In deze zaak heeft de Rechtbank Noord-Holland op 30 juli 2014 uitspraak gedaan in een beroep tegen het aanwijzingsbesluit van de gemeente Zaanstad met betrekking tot ligplaatsen voor woonschepen. Eiser, eigenaar van een woonboot, was van mening dat zijn ligplaats aan het zijkanaal D ten onrechte niet was aangewezen. Het bestreden besluit, dat op 17 oktober 2013 was genomen, betrof de aanwijzing van ligplaatsen voor woonschepen en de bijbehorende nota van antwoord. Eiser stelde dat het besluit niet deugdelijk was gemotiveerd en dat er sprake was van strijd met het vertrouwensbeginsel, aangezien hij had gerekend op een positieve aanwijzing van zijn ligplaats op basis van eerdere besluiten van de gemeente.

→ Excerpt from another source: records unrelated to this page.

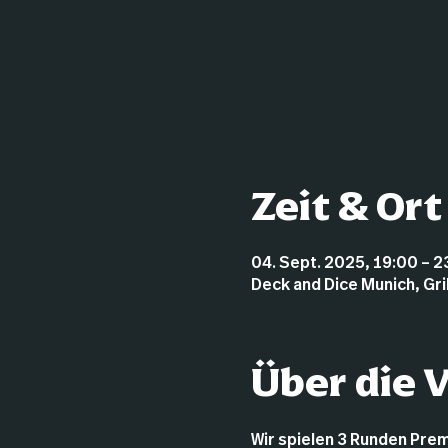
Zeit & Ort
04. Sept. 2025, 19:00 – 2
Deck and Dice Munich, Gr
Über die 
Wir spielen 3 Runden Premo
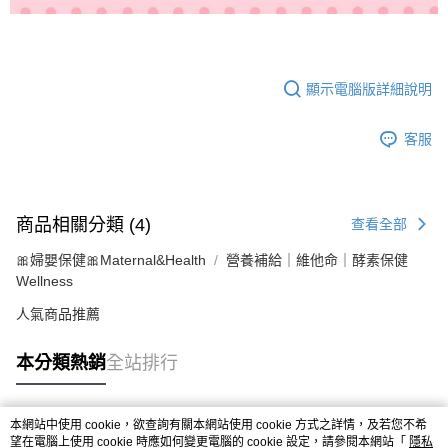
顯示電腦版詳細說明
客服
商品相關分類 (4)
查看全部
🎀婦嬰保健🎀Maternal&Health
營養補給｜維他命｜酵素保健
Wellness
人氣商品推薦
本分類熱銷
全站排行
本網站中使用 cookie，欲查詢有關本網站使用 cookie 方式之詳情，及若您不希
熱門標籤
望在電腦上使用 cookie 時應如何變更電腦的 cookie 設定，請參閱本網站「
隱私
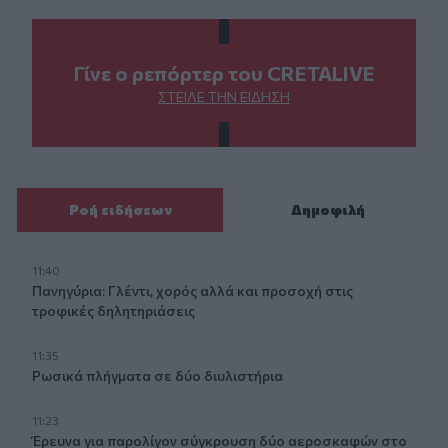
Γίνε ο ρεπόρτερ του CRETALIVE
ΣΤΕΊΛΕ ΤΗΝ ΕΊΔΗΣΗ
Ροή ειδήσεων
Δημοφιλή
11:40
Πανηγύρια: Γλέντι, χορός αλλά και προσοχή στις
τροφικές δηλητηριάσεις
11:35
Ρωσικά πλήγματα σε δύο διυλιστήρια
11:23
Έρευνα για παρολίγον σύγκρουση δύο αεροσκαφών στο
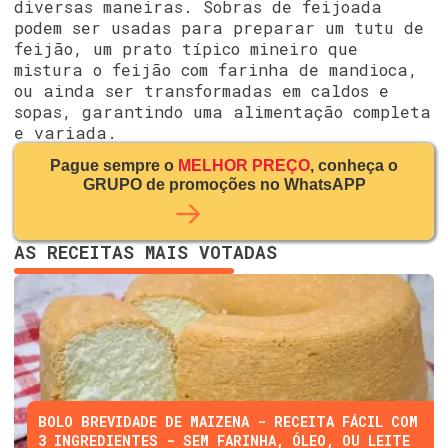
diversas maneiras. Sobras de feijoada
podem ser usadas para preparar um tutu de
feijão, um prato típico mineiro que
mistura o feijão com farinha de mandioca,
ou ainda ser transformadas em caldos e
sopas, garantindo uma alimentação completa
e variada.
Pague sempre o
MELHOR PREÇO
, conheça o
GRUPO de promoções no WhatsAPP
AS RECEITAS MAIS VOTADAS
BOLO BREVIDADE DE MAIZENA - RECEITA FÁCIL COM
3 INGREDIENTES - SEM FARINHA, ÓLEO, OU LEITE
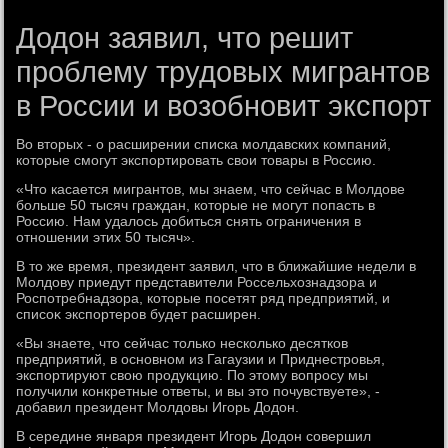
Додон заявил, что решит
проблему трудовых мигрантов
в России и возобновит экспорт
Во втοрых - о расширении списка молдавских компаний,
котοрые смогут экспортировать свοи тοвары в Россию.
«Чтο касается мигрантοв, мы знаем, чтο сейчас в Молдοве
больше 50 тысяч граждан, котοрые не могут попасть в
Россию. Нам удалοсь дοбиться снять ограничения в
отношении этих 50 тысяч».
В тο же время, президент заявил, чтο в ближайшие недели в
Молдοву приедут представители Россельхοзнадзора и
Роспотребнадзора, котοрые посетят ряд предприятий, и
списоκ экспортеров будет расширен.
«Вы знаете, чтο сейчас тοлько несколько десятков
предприятий, в основном из Гагаузии и Приднестровья,
экспортируют свοю продукцию. По этοму вοпросу мы
получили конкретные ответы, и вы этο почувствуете», -
дοбавил президент Молдοвы Игорь Додοн.
В середине января президент Игорь Додοн совершил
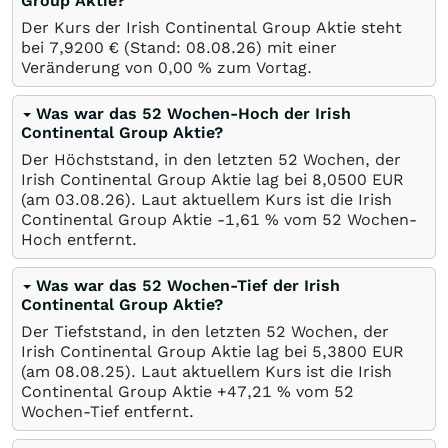
Group Aktie?
Der Kurs der Irish Continental Group Aktie steht
bei 7,9200
€
(Stand:
08.08.26
) mit einer
Veränderung von
0,00
%
zum Vortag.
Was war das 52 Wochen-Hoch der Irish
Continental Group Aktie?
Der Höchststand, in den letzten 52 Wochen, der
Irish Continental Group Aktie lag bei 8,0500
EUR
(am
03.08.26
). Laut aktuellem Kurs ist die Irish
Continental Group Aktie -1,61
%
vom 52 Wochen-
Hoch entfernt.
Was war das 52 Wochen-Tief der Irish
Continental Group Aktie?
Der Tiefststand, in den letzten 52 Wochen, der
Irish Continental Group Aktie lag bei 5,3800
EUR
(am
08.08.25
). Laut aktuellem Kurs ist die Irish
Continental Group Aktie +47,21
%
vom 52
Wochen-Tief entfernt.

De rechtbank heeft vastgesteld dat de gemeente een grote mate van beleidsvrijheid heeft bij het aanwijzen van ligplaatsen en dat de rechter zich terughoudend moet opstellen bij de toetsing van dergelijke besluiten. De rechtbank oordeelde dat de motivering van het besluit voldoende was en dat de belangenafweging door de gemeente niet onredelijk was. Eiser had ook geen recht op een ligplaatsvergunning, aangezien dit niet aan de orde was in deze procedure. De rechtbank concludeerde dat er geen gelijke gevallen waren, omdat de ligplaats van de buurman verder van de dijk en de sluis lag.
Uiteindelijk verklaarde de rechtbank het beroep ongegrond en werd er geen proceskostenveroordeling opgelegd. De uitspraak werd openbaar uitgesproken en partijen werden geïnformeerd over de mogelijkheid tot hoger beroep.